CN107488178B - Preparation method of high-purity pralatrexate intermediate - Google Patents

Abstract

The invention belongs to the technical field of medicines, and particularly relates to a preparation method of a high-purity pralatrexate intermediate. On the basis of PLQS-3 preparation, a crystallization solvent is used to obtain a PLQS-3 crude product, a single solvent is used to heat and wash the crude product, the hot crude product is filtered to obtain high-purity PLQS-3, the PLQS-3 is hydrolyzed at a certain temperature by using a proper amount of inorganic alkali liquor, the hydrolyzed solution is added with excessive hydrochloric acid to form hydrochloride, and the hydrochloride thereof is continuously refined by using solvents such as absolute ethyl alcohol and the like to obtain the high-purity PLQS-4 hydrochloride. The purification of the PLQS-3 crude product is beneficial to improving the purity of the PLQS-4, and the invention can be well applied to the production process of the pralatrexate.

Description

Preparation method of high-purity pralatrexate intermediate

Technical Field

The invention belongs to the technical field of medicines, and particularly relates to a preparation method of a high-purity pralatrexate intermediate.

Background

Pralatrexate (Pralatrexate), trade name Folotyn, is the first new targeted folic acid formulation approved by the FDA for the treatment of peripheral T-cell lymphoma. The chemical name of pralatrexate is 10-propargyl-10-deazaaminopterin. By Joseph i.degew; j William T.Colwell et al, Synthesis and antagonist Activity of 10-propagyl-10-deazaaminopterin J.medical chem.36: 2228-one 2231 (1993). It was also studied next by Sirotaak et al and O' Connor et al.
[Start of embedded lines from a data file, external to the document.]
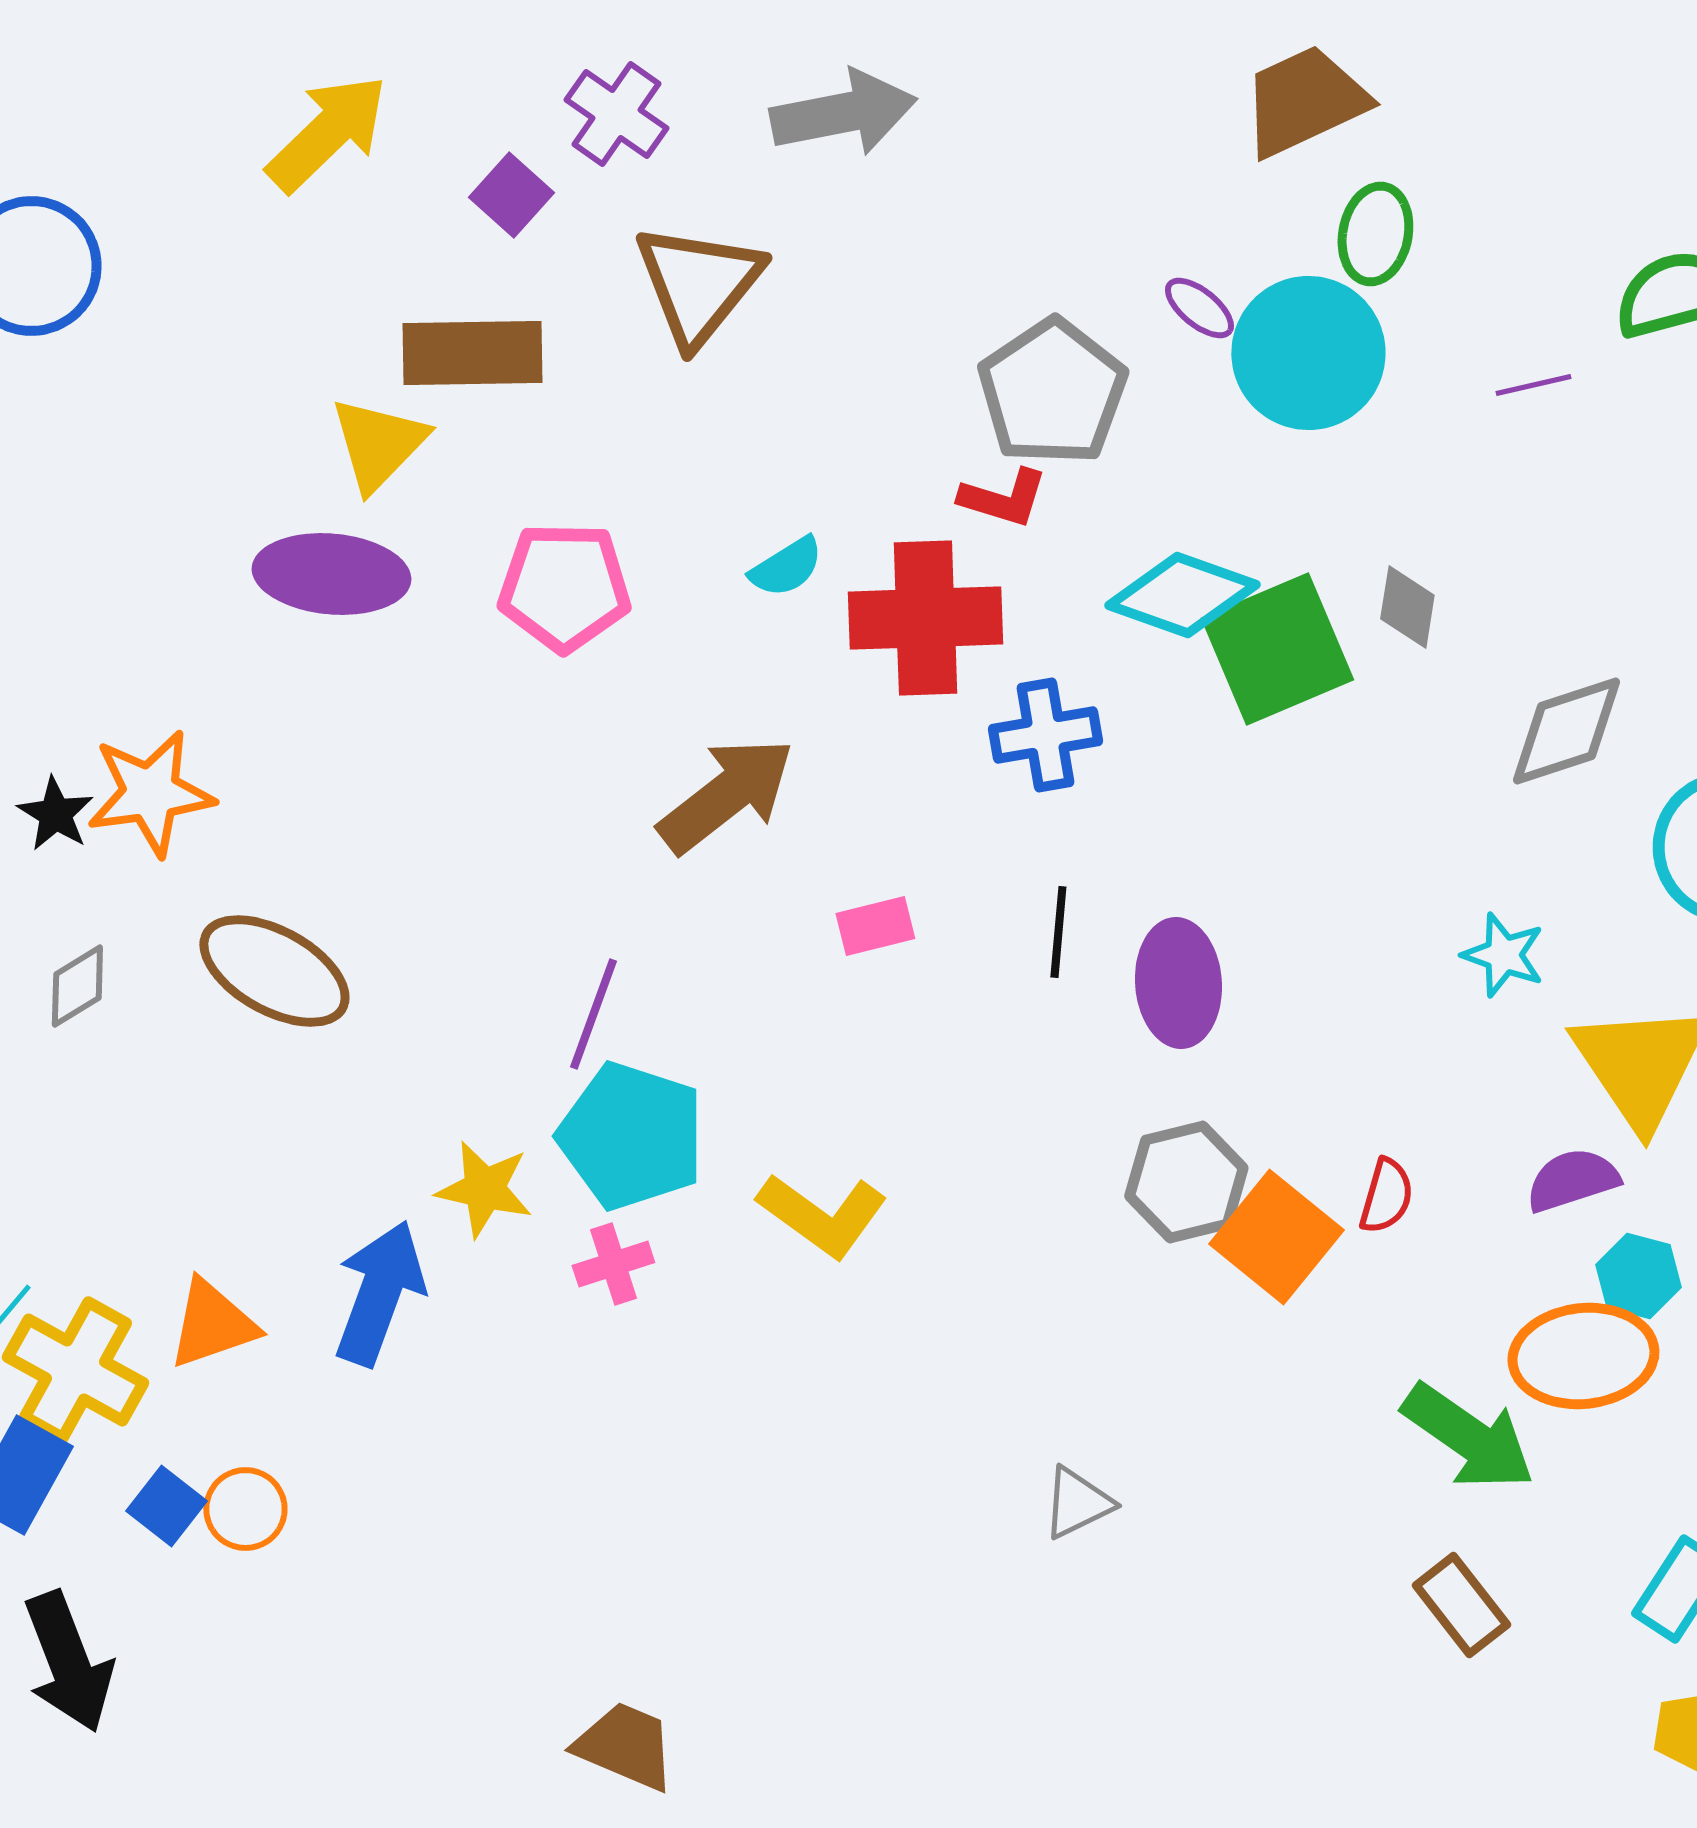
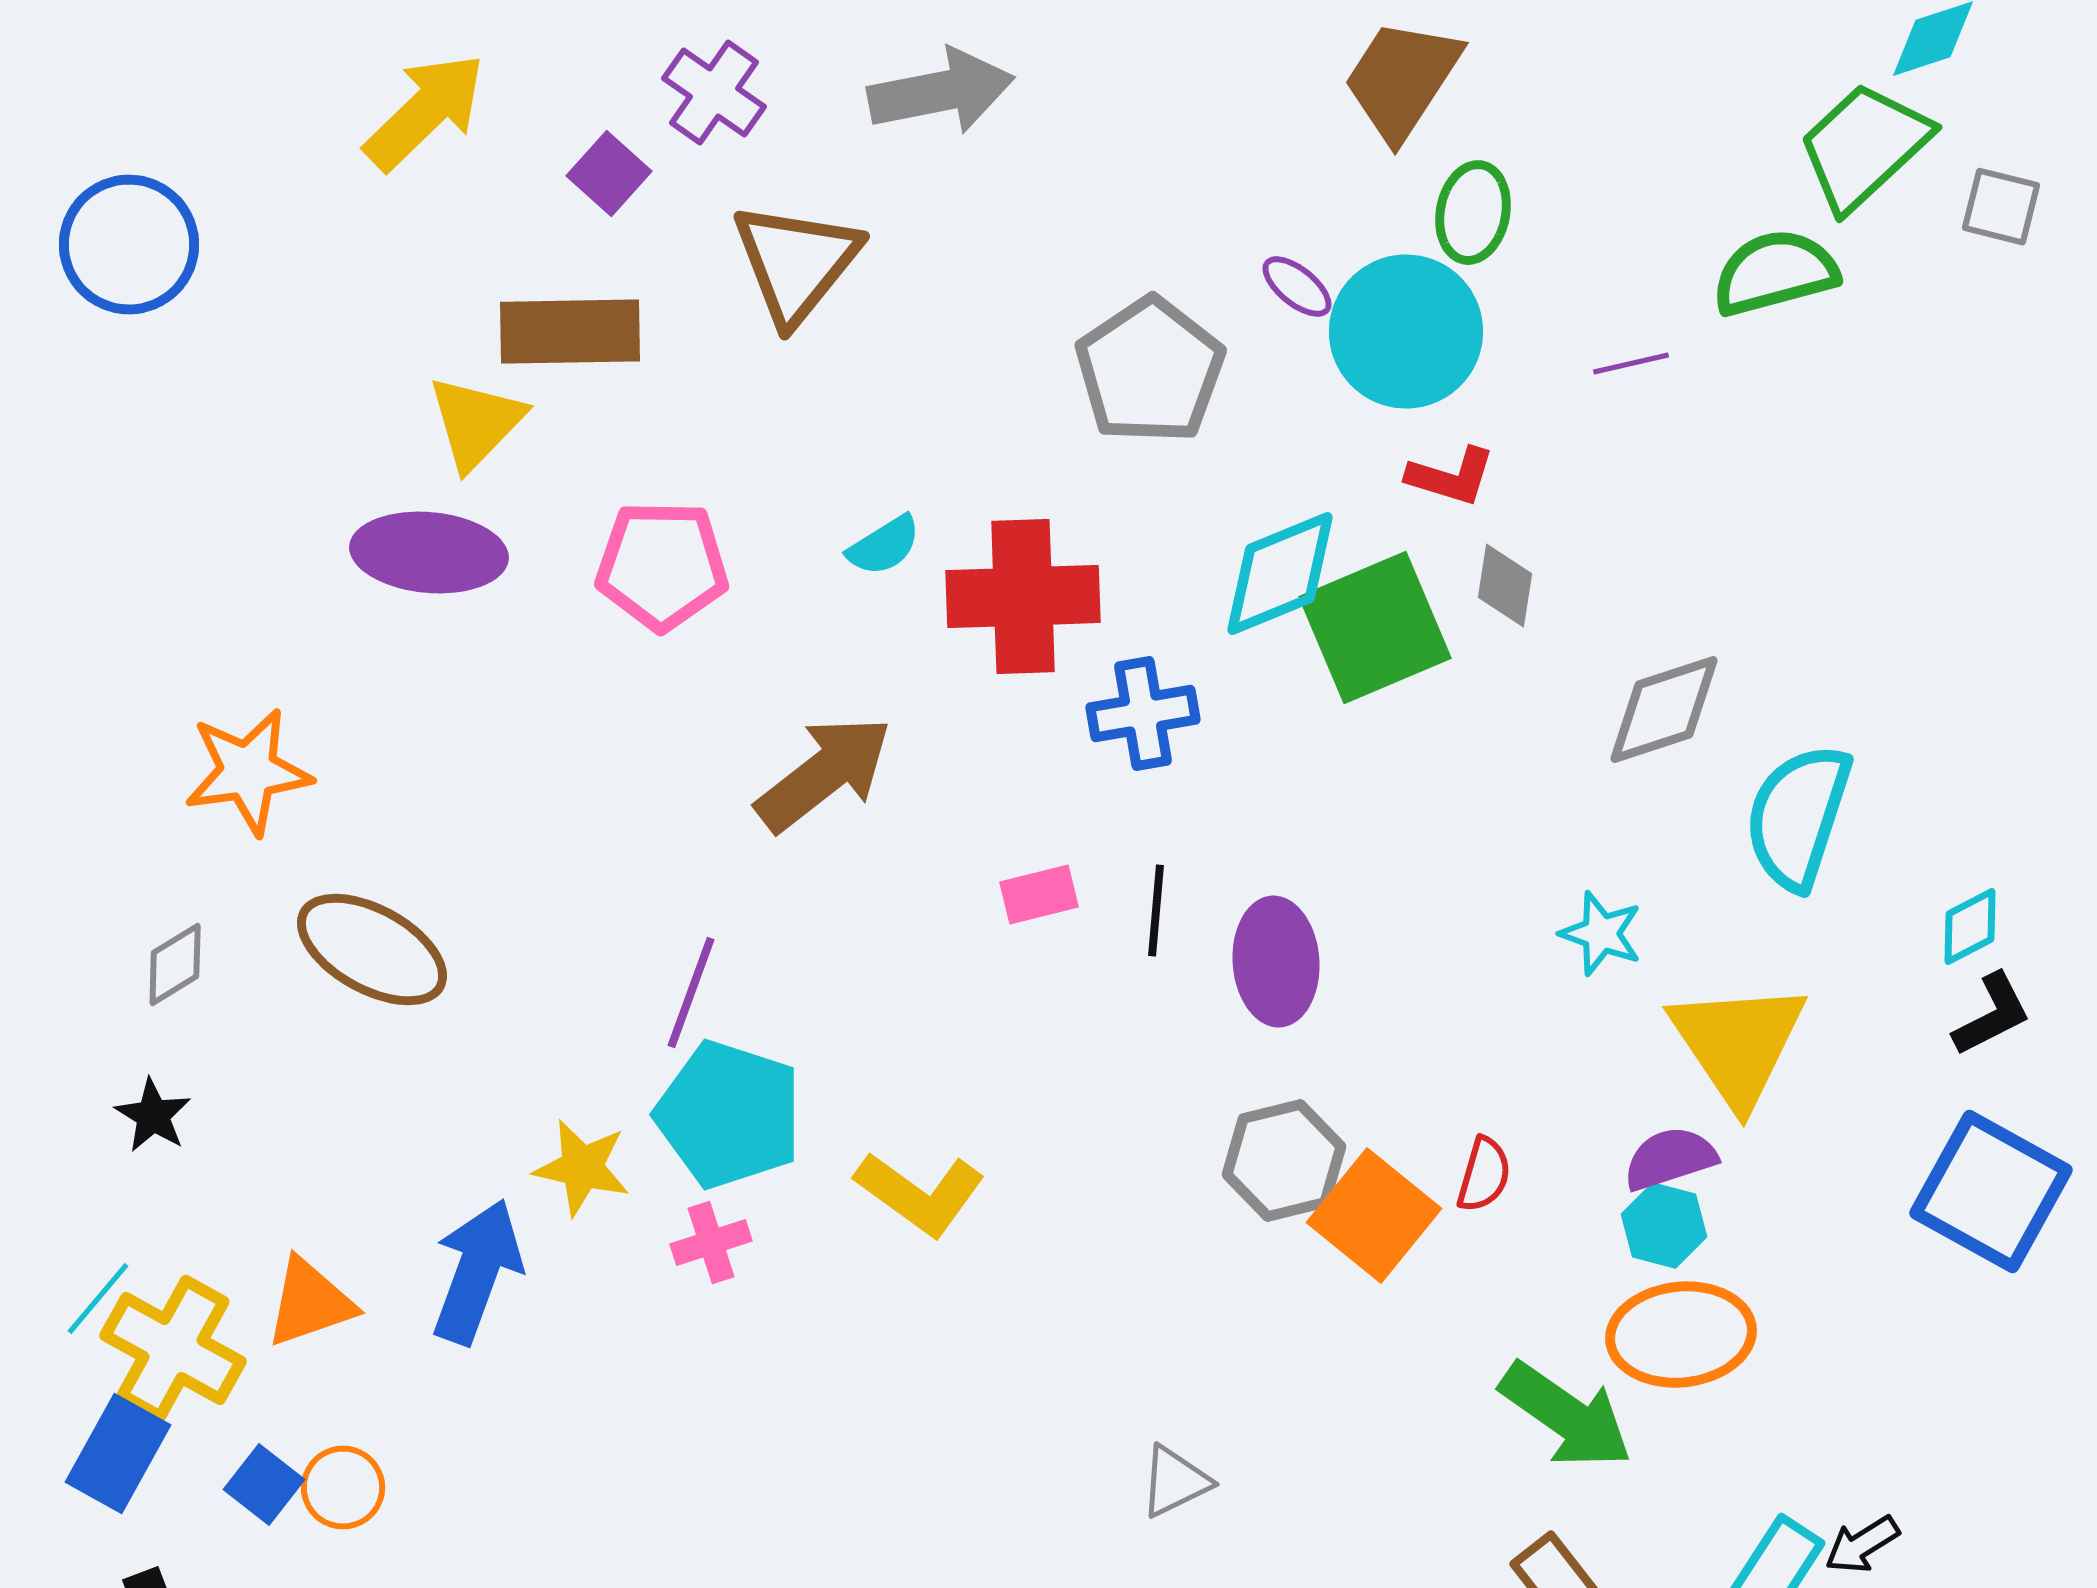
brown trapezoid: (1304, 101) -> (1402, 80), turned -32
red L-shape: (1003, 498) -> (1451, 477), moved
cyan diamond: (1182, 595) -> (1280, 574), turned -42
black star: (55, 814) -> (153, 1116), moved
pink rectangle: (875, 926) -> (1039, 895), moved
cyan hexagon: (1638, 1276) -> (1664, 1226), moved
The molecular structure is shown as follows:

the synthesis of pralatrexate is carried out by taking p-carboxylphenylacetic acid as initial raw material and carrying out a series of chemical conversions. First, intermediate methyl 4-formate phenylacetate (PLQS-1), intermediate methyl a-propargyl- (4-formate) -phenylacetate (PLQS-2), intermediate 10-propargyl-10-carbomethoxy-4-deoxy-4-amino-10-deazapteroate (PLQS-3), intermediate 10-propargyl-10-carboxy-4-deoxy-4-amino-10-deazapteroate (PLQS-4), intermediate 10-propargyl-4-deoxy-4-amino-10-deazapteroate (PLQS-5), intermediate 10-propargyl-10-deazaaminopterin dimethyl ester (PLQS-6), finally, the final product of pralatrexate is obtained.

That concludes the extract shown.